There’s some debate around who Millennials actually are and, to make things even more confusing, the terms "Millennials" and "Gen Y" are often used interchangeably. A general consensus is that Millennials/Gen Y are the group born between 1980 through 2000, so current 17 to 37-year-olds. In regards to the Ice Bucket Challenge, Millennials were enthusiastic supporters, powering the social media machine that generated incredible results.
Savvy not-for-profits know that a young adult who becomes engaged today could contribute thousands of dollars over time and become part of a loyal supporter base. That’s why it’s so important for this generation to not only be aware of your organization, but to connect emotionally with your brand or cause.
Millennials: Important Facts and Figures
In 2014, a report commissioned by Australian telecommunications company Optus titled, "Generation We Not Me," discovered that Millennials/Gen Y in Australia are contributing as much time and money, if not more, than preceding generations. The only things that have changed are their motivations and expectations.
The report found that the time and money given by Millennials to charitable causes is estimated to total more than AU$3 billion each year, with 94 percent of Millennials donating money to charity in 2013.
The report also found that Australian Millennials donate more than 16 million volunteer hours per month, which equals around AU$260 million. And 67 percent of Millennials volunteered in 2013, compared to 62 percent of Gen Xs and 64 percent of Baby Boomers.
In fact, grassroots volunteering, regular giving to charitable causes and creating movements (online and offline) are on the rise worldwide. And what makes this generation different from previous ones is the unprecedented speed with which they can mobilize vast numbers of people to advocate or fundraise for a cause.
A Generous Generation
The Australian trend of generous Millennials is reflected around the world.
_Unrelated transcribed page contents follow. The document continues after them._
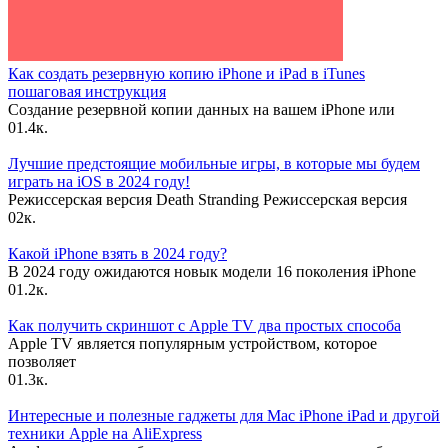
Как создать резервную копию iPhone и iPad в iTunes
пошаговая инструкция
Создание резервной копии данных на вашем iPhone или
0
1.4к.
Лучшие предстоящие мобильные игры, в которые мы будем
играть на iOS в 2024 году!
Режиссерская версия Death Stranding Режиссерская версия
0
2к.
Какой iPhone взять в 2024 году?
В 2024 году ожидаются новык модели 16 поколения iPhone
0
1.2к.
Как получить скриншот с Apple TV два простых способа
Apple TV является популярным устройством, которое
позволяет
0
1.3к.
Интересные и полезные гаджеты для Mac iPhone iPad и другой
техники Apple на AliExpress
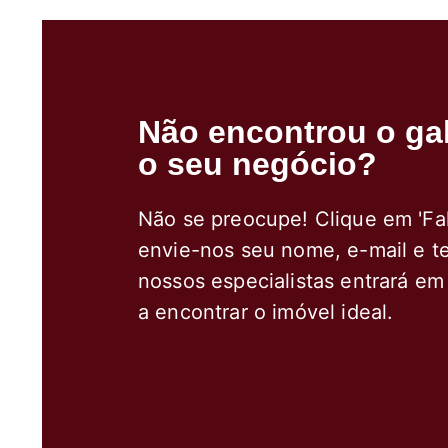
Não encontrou o gal
o seu negócio?
Não se preocupe! Clique em 'Fa
envie-nos seu nome, e-mail e t
nossos especialistas entrará em
a encontrar o imóvel ideal.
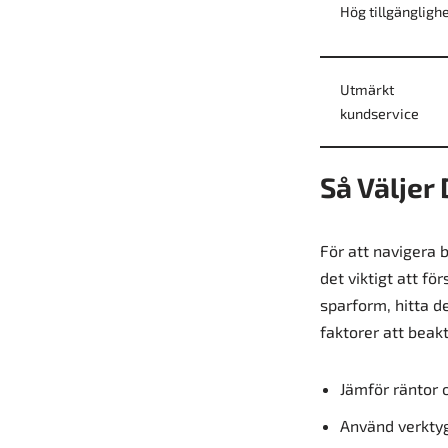
Hög tillgängligh
Utmärkt
kundservice
Så Väljer
För att navigera
det viktigt att f
sparform, hitta de
faktorer att beakt
Jämför räntor o
Använd verktyg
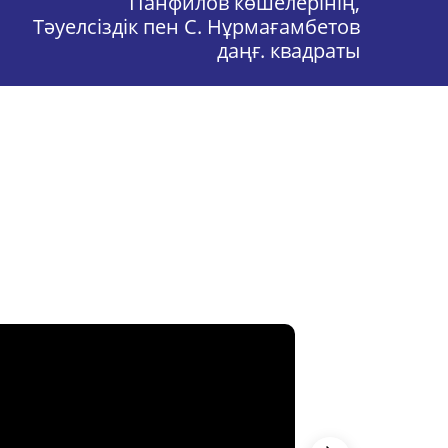
Панфилов көшелерінің,
Тәуелсіздік пен С. Нұрмағамбетов
даңғ. квадраты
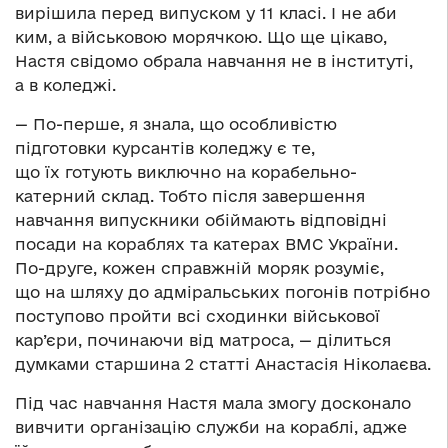
вирішила перед випуском у 11 класі. І не аби
ким, а військовою морячкою. Що ще цікаво,
Настя свідомо обрала навчання не в інституті,
а в коледжі.
— По-перше, я знала, що особливістю
підготовки курсантів коледжу є те,
що їх готують виключно на корабельно-
катерний склад. Тобто після завершення
навчання випускники обіймають відповідні
посади на кораблях та катерах ВМС України.
По-друге, кожен справжній моряк розуміє,
що на шляху до адміральських погонів потрібно
поступово пройти всі сходинки військової
кар’єри, починаючи від матроса, — ділиться
думками старшина 2 статті Анастасія Ніколаєва.
Під час навчання Настя мала змогу досконало
вивчити організацію служби на кораблі, адже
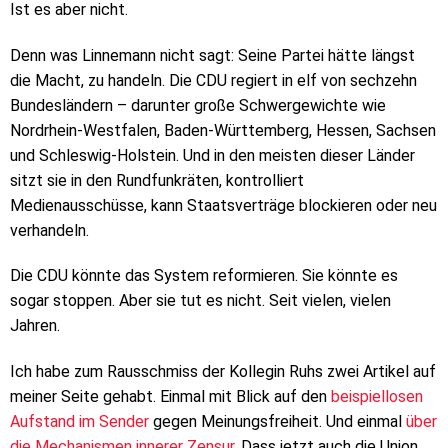
Ist es aber nicht.
Denn was Linnemann nicht sagt: Seine Partei hätte längst
die Macht, zu handeln. Die CDU regiert in elf von sechzehn
Bundesländern – darunter große Schwergewichte wie
Nordrhein-Westfalen, Baden-Württemberg, Hessen, Sachsen
und Schleswig-Holstein. Und in den meisten dieser Länder
sitzt sie in den Rundfunkräten, kontrolliert
Medienausschüsse, kann Staatsverträge blockieren oder neu
verhandeln.
Die CDU könnte das System reformieren. Sie könnte es
sogar stoppen. Aber sie tut es nicht. Seit vielen, vielen
Jahren.
Ich habe zum Rausschmiss der Kollegin Ruhs zwei Artikel auf
meiner Seite gehabt. Einmal mit Blick auf den
beispiellosen
Aufstand im Sender
gegen Meinungsfreiheit. Und einmal
über
die Mechanismen innerer Zensur
. Dass jetzt auch die Union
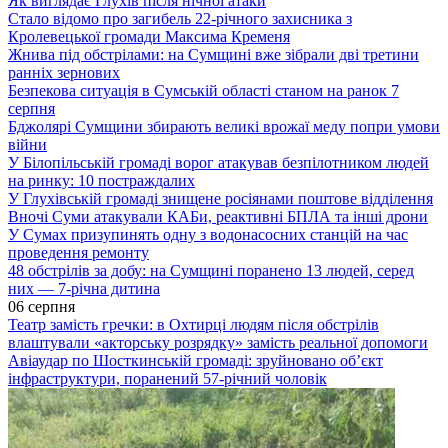
Як виглядає Глухів після нічної атаки
Стало відомо про загибель 22-річного захисника з
Кролевецької громади Максима Кременя
Жнива під обстрілами: на Сумщині вже зібрали дві третини
ранніх зернових
Безпекова ситуація в Сумській області станом на ранок 7
серпня
Бджолярі Сумщини збирають великі врожаї меду попри умови
війни
У Білопільській громаді ворог атакував безпілотником людей
на ринку: 10 постраждалих
У Глухівській громаді знищене росіянами поштове відділення
Вночі Суми атакували КАБи, реактивні БПЛА та інші дрони
У Сумах призупинять одну з водонасосних станцій на час
проведення ремонту
48 обстрілів за добу: на Сумщині поранено 13 людей, серед
них — 7-річна дитина
06 серпня
Театр замість гречки: в Охтирці людям після обстрілів
влаштували «акторську розрядку» замість реальної допомоги
Авіаудар по Шосткинській громаді: зруйновано об’єкт
інфраструктури, поранений 57-річний чоловік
U.K. charity affiliate scheme Give as you Live found that even though Millennial donors currently make up the smallest demographic, in regards to charitable giving (due to their age, level of debt and lack of disposable income), they are, nonetheless, the generational cohort most likely to increase charitable giving in the next 12 months.
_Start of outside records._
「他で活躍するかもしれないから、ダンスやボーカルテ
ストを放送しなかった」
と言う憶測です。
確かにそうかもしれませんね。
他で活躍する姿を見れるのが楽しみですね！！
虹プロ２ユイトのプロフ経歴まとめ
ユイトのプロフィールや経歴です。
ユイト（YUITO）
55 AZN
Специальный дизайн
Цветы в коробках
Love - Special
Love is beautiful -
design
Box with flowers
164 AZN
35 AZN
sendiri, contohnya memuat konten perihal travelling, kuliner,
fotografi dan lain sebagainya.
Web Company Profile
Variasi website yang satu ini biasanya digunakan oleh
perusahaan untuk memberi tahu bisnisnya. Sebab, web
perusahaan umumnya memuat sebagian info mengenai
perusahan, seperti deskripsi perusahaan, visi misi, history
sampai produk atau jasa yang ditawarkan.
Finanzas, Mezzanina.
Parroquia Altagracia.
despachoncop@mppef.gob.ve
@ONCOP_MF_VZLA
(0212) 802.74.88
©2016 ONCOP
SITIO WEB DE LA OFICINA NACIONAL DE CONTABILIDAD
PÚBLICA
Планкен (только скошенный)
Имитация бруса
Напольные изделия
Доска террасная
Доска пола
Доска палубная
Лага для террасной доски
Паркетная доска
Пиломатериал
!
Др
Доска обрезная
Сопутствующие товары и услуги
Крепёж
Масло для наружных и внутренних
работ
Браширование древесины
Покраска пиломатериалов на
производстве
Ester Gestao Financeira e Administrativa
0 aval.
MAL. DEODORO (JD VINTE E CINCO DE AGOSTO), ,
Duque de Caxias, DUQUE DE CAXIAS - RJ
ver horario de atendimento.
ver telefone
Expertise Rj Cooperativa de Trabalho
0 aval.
This, combined with the fact that Millennials represent a larger population than Baby Boomers in many countries, indicates that organizations effectively engaged with this group will reap the benefits for years to come.
Cultivate Involvement and Experience
Before you convert a Millennial to a donor, it’s important to understand their motivations.
This is a group who value involvement and experience, so creating a sense of ownership around a fundraising activity can be the first building block of an ongoing relationship.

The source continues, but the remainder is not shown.